Cuando ciertos jóvenes políticos de la izquierda, sobre todo podemitas, achacan a la generación de sus padres haber sido blanda en la Transición y no imponer la ruptura, hay que disculparlos porque no saben de qué hablan

En la Transición se produjeron declaraciones para recordar. Anoto dos. Felipe González: «Asumo toda la Historia… Cada uno ocupa su lugar. La Historia no se puede ni se debe intentar borrar». Y Santiago Carrillo: «Hay que sumar hacia adelante, ya está bien de que los españoles miremos al pasado». Luego Carrillo dijo otras cosas. La lectura maniquea de la Historia se acercará a la mentecatez autodestructiva con la Ley de Memoria Democrática de Sánchez, un presidente que no ve más allá de sus narices de Pinocho ni en Moncloa ni en el palacio de La Mareta.

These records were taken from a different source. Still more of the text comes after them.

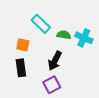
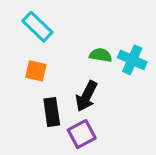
cyan rectangle: (41, 24) -> (37, 27), moved
black rectangle: (21, 68) -> (52, 112), moved

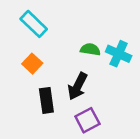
orange square: (36, 71) -> (32, 64), turned 30
purple square: (82, 134) -> (87, 120), moved

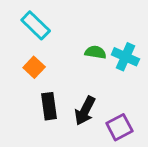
black arrow: (78, 86) -> (85, 111), moved
purple square: (87, 120) -> (119, 127), moved

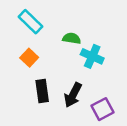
green semicircle: (95, 52) -> (72, 38), moved
cyan cross: (125, 57) -> (92, 56), moved

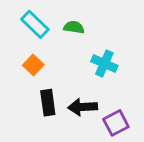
green semicircle: (72, 38) -> (74, 27), moved
black arrow: (73, 95) -> (83, 107), turned 60

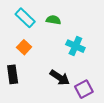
black rectangle: (48, 103) -> (13, 74), moved
black arrow: (83, 107) -> (60, 78), turned -144

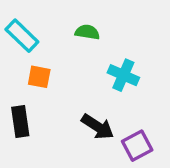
cyan rectangle: (25, 18) -> (22, 36), moved
orange square: (24, 47) -> (39, 77), turned -32

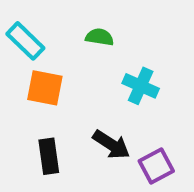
orange square: (39, 77) -> (45, 88), size x1.4
black rectangle: (20, 122) -> (49, 156), moved

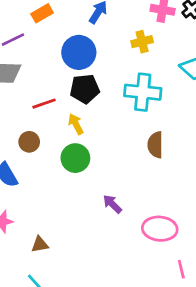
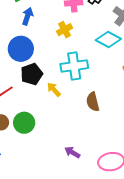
yellow arrow: (76, 124) -> (54, 90), moved
green circle: (75, 158) -> (24, 123), moved

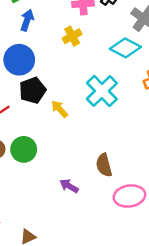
cyan cross: (74, 66) -> (102, 91), moved, turned -36
brown semicircle: (93, 102) -> (104, 165), moved
purple arrow: (72, 152) -> (69, 186), moved

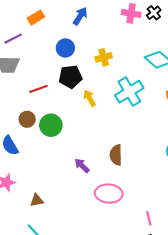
yellow cross: (72, 36) -> (104, 57), moved
blue circle: (19, 60) -> (65, 48), size x0.7
pink ellipse: (129, 196) -> (109, 194), moved

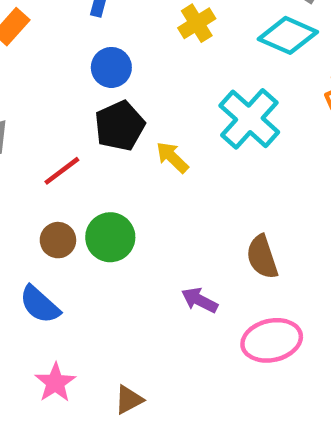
blue circle: (65, 48) -> (111, 67), moved
yellow cross: (104, 57) -> (197, 23), moved

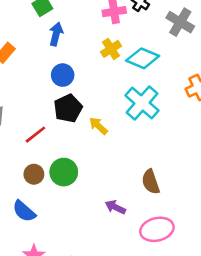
cyan diamond: (288, 35) -> (143, 58), moved

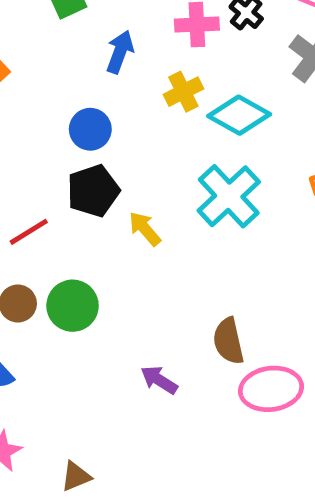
blue arrow: (56, 34) -> (120, 52), moved
pink ellipse: (157, 229) -> (271, 389), moved

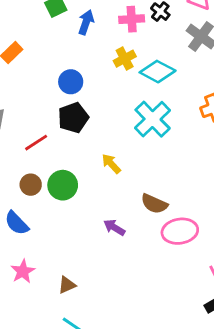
blue arrow: (120, 52) -> (86, 22), moved
yellow arrow: (145, 229) -> (111, 164), moved
brown semicircle: (228, 341) -> (154, 204), turned -52

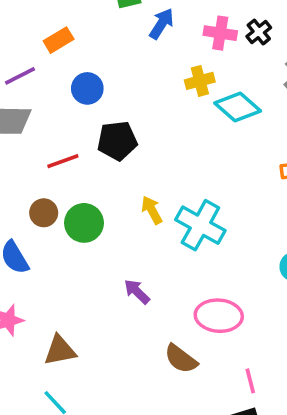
blue circle: (71, 82) -> (87, 88), moved
cyan cross: (153, 119) -> (200, 225), moved, turned -30
brown semicircle: (154, 204) -> (181, 359), moved
brown triangle: (67, 285) -> (60, 350), size x1.4

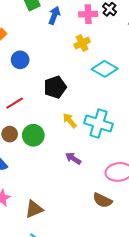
cyan diamond: (238, 107) -> (105, 69), moved
black pentagon: (117, 141) -> (55, 87), moved
purple arrow: (137, 292) -> (73, 158), moved

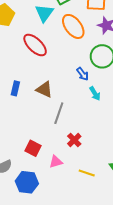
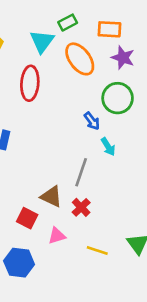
red ellipse: (35, 45) -> (30, 83), turned 50
brown triangle: (44, 89) -> (51, 197), moved
gray line: (59, 113) -> (81, 172), moved

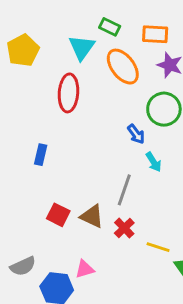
green rectangle: (68, 23) -> (110, 27), turned 54
red square: (27, 218) -> (58, 215), moved
pink triangle: (57, 236) -> (85, 269), moved
yellow line: (97, 251) -> (158, 247), moved

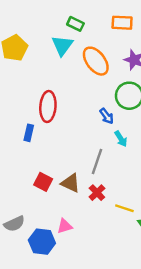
green rectangle: (110, 27) -> (75, 24), moved
orange rectangle: (155, 34) -> (122, 23), moved
red ellipse: (68, 93) -> (48, 106), moved

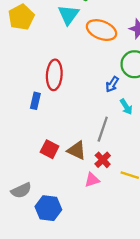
orange ellipse: (96, 61) -> (101, 30), turned -32
blue arrow: (107, 116) -> (112, 84), turned 70
pink triangle: (65, 226) -> (92, 180), moved

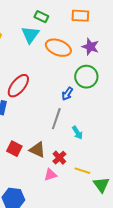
red ellipse: (54, 75) -> (18, 86), turned 35
cyan arrow: (126, 107) -> (77, 133), moved
gray line: (103, 129) -> (56, 119), moved

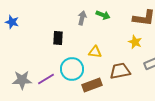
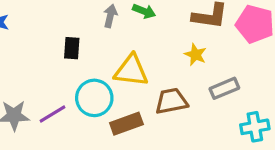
yellow triangle: (95, 52) -> (131, 71), size x1.6

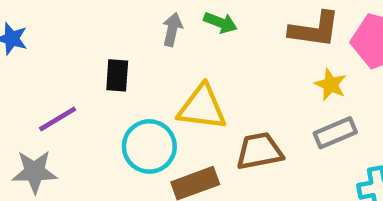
yellow star: (195, 55) -> (331, 85), moved
purple line: (53, 114) -> (58, 119), moved

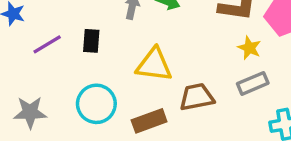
purple line: (58, 119) -> (47, 44), moved
cyan circle: (149, 146) -> (96, 104), moved

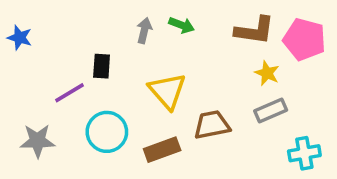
purple line: (47, 44) -> (70, 93), moved
yellow triangle: (154, 65) -> (167, 91), turned 42

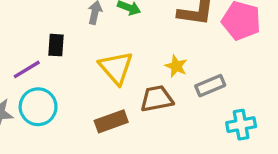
yellow star: (267, 73) -> (176, 66), moved
cyan circle: (107, 132) -> (38, 107), moved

España afronta demasiados problemas como para mirar más al pasado que al futuro. Por ejemplo, asumir como una acción seria de Gobierno la “resignificación” del Valle de los Caídos y acaso la expulsión de los benedictinos y la destrucción de la monumental Cruz es reabrir heridas ya superadas por la Historia. Como lo son otras actitudes e iniciativas gubernamentales no precisamente reconciliadoras. Ojalá los pasos de Sánchez, siguiendo y queriendo superar por la izquierda a sus irresponsables socios de Podemos, no acaben como el rosario de la aurora. Peor acabaron los deseos de guerra civil expresados reiteradamente por el golpista Largo Caballero, fagocitado por Stalin, en la campaña electoral de febrero y en la primavera de 1936. Más que amenazar con una guerra civil, la anunció; aseguró que la victoria «del pueblo» sería implacable y no se detendría hasta la eliminación del adversario. Su idea repetida era que el socialismo desembocase en la dictadura del proletariado. Si algún político de la nueva ola se extraña, le recomiendo que lea.

Luego pasó lo que pasó. Una de las dos Españas, ya señaladas como tales en el XIX, se sintió futura víctima. Los «hunos» y los «hotros», que escribió Unamuno, no deberían desconocer cómo suele terminar en nuestro país el insensato ejercicio de tensar la cuerda. Corre el indeseado riesgo de romperse.